# Car Lease for Expats?



## Doolin (Jun 1, 2012)

Hi all,


I will be relocating from California to the UK in July for 2 years. I work for a small American company (no official office in the UK). My company will cover a car lease, but I having a hard time finding anyone to lease me a car, I do not have a UK licence, or credit history in the UK. They won't lease directly to my company as it is not UK based.

My wife is from the UK (she finally gets to try to give our two boys English accents...) , but she has not lived there for 15 years -so she doesn't have any credit history to speak of either.

Does you know of any car companies that work with expats?

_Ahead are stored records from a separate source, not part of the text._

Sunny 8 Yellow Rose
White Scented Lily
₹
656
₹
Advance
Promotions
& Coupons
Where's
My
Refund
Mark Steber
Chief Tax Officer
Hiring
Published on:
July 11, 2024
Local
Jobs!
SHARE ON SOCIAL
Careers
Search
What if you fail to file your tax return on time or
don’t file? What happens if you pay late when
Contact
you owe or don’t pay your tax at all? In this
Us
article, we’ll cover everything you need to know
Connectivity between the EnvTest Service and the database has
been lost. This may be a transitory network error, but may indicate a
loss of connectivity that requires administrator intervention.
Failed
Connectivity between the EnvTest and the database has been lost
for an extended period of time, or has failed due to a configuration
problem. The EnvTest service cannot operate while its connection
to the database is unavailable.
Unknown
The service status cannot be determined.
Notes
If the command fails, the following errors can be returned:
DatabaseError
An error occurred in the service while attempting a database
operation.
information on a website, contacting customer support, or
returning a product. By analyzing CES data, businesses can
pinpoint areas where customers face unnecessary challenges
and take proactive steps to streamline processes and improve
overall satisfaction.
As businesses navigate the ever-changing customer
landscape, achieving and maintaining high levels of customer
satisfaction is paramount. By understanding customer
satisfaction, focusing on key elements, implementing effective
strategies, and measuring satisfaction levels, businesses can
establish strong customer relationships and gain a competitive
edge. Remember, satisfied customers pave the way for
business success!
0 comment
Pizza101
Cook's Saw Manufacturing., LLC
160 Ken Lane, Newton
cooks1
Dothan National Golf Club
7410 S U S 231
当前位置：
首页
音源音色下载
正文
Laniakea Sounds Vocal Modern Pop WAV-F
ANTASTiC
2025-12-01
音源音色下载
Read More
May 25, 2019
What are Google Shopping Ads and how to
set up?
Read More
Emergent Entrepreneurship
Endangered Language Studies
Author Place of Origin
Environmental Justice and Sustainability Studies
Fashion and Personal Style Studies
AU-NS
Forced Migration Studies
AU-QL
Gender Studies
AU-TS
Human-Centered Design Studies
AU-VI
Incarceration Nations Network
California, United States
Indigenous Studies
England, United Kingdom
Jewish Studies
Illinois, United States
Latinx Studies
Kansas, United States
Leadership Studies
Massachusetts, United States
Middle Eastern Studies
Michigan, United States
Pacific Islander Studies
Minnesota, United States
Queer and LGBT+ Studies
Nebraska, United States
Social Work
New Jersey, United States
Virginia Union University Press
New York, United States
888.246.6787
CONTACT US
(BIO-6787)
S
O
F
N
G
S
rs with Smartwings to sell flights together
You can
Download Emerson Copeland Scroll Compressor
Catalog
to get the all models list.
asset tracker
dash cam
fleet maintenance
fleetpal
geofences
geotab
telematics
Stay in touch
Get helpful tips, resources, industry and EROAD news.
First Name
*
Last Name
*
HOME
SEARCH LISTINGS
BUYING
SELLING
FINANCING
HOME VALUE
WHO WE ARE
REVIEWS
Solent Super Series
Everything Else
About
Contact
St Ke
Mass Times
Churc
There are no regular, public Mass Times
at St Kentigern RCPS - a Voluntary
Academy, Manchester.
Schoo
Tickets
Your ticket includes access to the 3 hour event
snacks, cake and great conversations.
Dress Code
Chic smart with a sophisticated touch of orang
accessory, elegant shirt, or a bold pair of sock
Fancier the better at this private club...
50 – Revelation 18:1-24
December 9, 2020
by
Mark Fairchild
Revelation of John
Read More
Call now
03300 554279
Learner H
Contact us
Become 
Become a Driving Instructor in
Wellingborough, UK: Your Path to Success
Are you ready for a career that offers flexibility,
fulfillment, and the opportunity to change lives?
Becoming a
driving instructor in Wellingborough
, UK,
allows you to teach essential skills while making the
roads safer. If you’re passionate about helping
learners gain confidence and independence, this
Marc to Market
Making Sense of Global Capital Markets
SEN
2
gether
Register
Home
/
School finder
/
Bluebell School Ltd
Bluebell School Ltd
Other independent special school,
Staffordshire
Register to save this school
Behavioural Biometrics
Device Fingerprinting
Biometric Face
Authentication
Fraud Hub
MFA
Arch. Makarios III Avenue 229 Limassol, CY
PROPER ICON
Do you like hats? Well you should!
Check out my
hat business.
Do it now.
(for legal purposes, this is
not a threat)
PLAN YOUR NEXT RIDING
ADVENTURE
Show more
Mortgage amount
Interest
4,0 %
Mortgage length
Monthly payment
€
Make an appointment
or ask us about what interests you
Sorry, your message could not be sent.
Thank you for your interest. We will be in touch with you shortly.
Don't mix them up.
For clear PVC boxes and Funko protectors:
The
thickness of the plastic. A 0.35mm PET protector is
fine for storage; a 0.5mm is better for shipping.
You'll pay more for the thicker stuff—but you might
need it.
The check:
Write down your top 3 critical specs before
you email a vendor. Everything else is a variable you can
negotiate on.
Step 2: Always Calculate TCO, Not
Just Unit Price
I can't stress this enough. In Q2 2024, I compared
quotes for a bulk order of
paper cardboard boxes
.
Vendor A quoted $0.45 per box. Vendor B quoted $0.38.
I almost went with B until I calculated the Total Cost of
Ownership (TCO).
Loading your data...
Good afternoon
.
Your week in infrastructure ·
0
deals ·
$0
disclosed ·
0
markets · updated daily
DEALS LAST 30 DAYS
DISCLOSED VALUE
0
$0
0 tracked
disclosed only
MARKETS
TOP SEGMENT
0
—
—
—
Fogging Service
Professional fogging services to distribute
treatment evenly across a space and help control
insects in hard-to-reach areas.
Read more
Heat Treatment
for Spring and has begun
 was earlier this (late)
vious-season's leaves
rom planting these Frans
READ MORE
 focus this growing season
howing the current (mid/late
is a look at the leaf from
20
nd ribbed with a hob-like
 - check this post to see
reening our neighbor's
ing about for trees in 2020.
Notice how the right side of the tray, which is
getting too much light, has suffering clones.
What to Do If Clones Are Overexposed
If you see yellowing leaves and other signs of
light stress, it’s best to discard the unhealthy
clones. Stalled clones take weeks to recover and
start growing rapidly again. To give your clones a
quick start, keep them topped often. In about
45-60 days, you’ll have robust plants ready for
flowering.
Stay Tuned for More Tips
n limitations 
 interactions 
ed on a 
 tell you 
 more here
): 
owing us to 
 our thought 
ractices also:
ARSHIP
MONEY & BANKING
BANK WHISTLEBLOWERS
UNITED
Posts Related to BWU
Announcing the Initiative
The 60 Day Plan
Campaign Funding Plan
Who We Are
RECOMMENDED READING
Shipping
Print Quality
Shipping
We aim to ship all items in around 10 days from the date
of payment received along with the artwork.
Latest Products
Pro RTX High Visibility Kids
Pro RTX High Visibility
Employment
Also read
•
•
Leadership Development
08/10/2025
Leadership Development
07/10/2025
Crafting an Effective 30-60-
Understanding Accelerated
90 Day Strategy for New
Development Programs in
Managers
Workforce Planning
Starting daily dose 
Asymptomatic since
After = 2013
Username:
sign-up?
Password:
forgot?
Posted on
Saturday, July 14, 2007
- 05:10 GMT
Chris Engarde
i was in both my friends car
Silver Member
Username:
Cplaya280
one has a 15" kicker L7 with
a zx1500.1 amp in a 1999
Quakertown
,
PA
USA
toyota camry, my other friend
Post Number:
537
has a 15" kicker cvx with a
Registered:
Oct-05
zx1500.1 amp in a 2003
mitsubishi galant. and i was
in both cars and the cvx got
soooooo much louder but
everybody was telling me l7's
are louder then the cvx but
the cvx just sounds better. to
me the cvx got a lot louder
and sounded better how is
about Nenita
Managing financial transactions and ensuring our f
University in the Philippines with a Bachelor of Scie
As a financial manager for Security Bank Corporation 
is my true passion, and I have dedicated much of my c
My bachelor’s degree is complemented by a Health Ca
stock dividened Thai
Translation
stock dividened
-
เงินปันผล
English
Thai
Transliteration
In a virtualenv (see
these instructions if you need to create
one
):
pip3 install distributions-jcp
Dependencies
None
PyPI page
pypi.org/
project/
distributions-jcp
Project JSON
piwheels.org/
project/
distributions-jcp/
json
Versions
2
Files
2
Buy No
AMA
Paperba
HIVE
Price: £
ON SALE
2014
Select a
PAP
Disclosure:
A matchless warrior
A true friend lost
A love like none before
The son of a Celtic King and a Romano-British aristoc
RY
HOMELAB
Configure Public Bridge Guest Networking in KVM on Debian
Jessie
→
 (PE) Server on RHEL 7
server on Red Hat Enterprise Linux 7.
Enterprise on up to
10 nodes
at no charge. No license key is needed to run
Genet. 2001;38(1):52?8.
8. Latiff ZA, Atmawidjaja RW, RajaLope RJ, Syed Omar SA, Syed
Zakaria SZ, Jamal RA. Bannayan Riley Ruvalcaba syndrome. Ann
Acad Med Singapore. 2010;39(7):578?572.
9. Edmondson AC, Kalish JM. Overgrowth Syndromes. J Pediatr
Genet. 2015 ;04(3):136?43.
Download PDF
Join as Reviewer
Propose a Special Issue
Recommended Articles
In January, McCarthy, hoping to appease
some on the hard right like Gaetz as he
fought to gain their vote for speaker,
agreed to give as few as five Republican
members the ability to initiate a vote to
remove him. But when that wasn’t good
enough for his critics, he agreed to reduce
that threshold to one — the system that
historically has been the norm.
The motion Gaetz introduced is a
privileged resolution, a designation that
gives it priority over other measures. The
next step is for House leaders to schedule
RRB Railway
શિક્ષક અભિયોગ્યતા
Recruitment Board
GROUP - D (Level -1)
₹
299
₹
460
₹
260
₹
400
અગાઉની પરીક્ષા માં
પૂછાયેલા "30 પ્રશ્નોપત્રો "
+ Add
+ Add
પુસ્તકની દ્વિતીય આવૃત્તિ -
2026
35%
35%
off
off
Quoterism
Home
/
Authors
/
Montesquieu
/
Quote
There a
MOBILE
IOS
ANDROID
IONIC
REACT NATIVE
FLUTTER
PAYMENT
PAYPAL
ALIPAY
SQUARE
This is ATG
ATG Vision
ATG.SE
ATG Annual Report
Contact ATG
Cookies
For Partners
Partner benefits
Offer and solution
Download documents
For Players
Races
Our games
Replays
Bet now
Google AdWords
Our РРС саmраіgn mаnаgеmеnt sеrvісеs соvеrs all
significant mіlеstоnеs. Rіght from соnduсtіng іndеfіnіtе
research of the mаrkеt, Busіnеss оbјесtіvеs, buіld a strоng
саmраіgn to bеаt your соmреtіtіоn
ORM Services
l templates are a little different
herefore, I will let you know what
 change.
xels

Any suggestions are appreciated - Thanks!


----------



## Joppa (Sep 7, 2009)

Doolin said:


> Hi all,
> 
> 
> I will be relocating from California to the UK in July for 2 years. I work for a small American company (no official office in the UK). My company will cover a car lease, but I having a hard time finding anyone to lease me a car, I do not have a UK licence, or credit history in the UK. They won't lease directly to my company as it is not UK based.
> ...


You won't find anyone offering to lease a car for you. It's too much of a risk for a finance company as you have zero UK credit history. And they won't deal with a corporation not based in UK - same risk.
So any other form of car ownership/use that involves getting credit is out. You have to buy one outright or do a long-term rental on a credit card. For the latter, contact a car rental (hire) company, such as Enterprise. For a rental of a month or more, you should get one from around £100 a week for a small car. Advantage of long-term rental is all your maintenance cost, insurance or road tax etc is taken care of, and all you have to pay is fuel. And instead of paying waiver for excess (deductible), try getting a quote from specilaist companies like https://www.icarhireinsurance.com/. It's valid for up to 60 days per rental agreement, so make sure you renew your rental every 60 days and take out new policy.


----------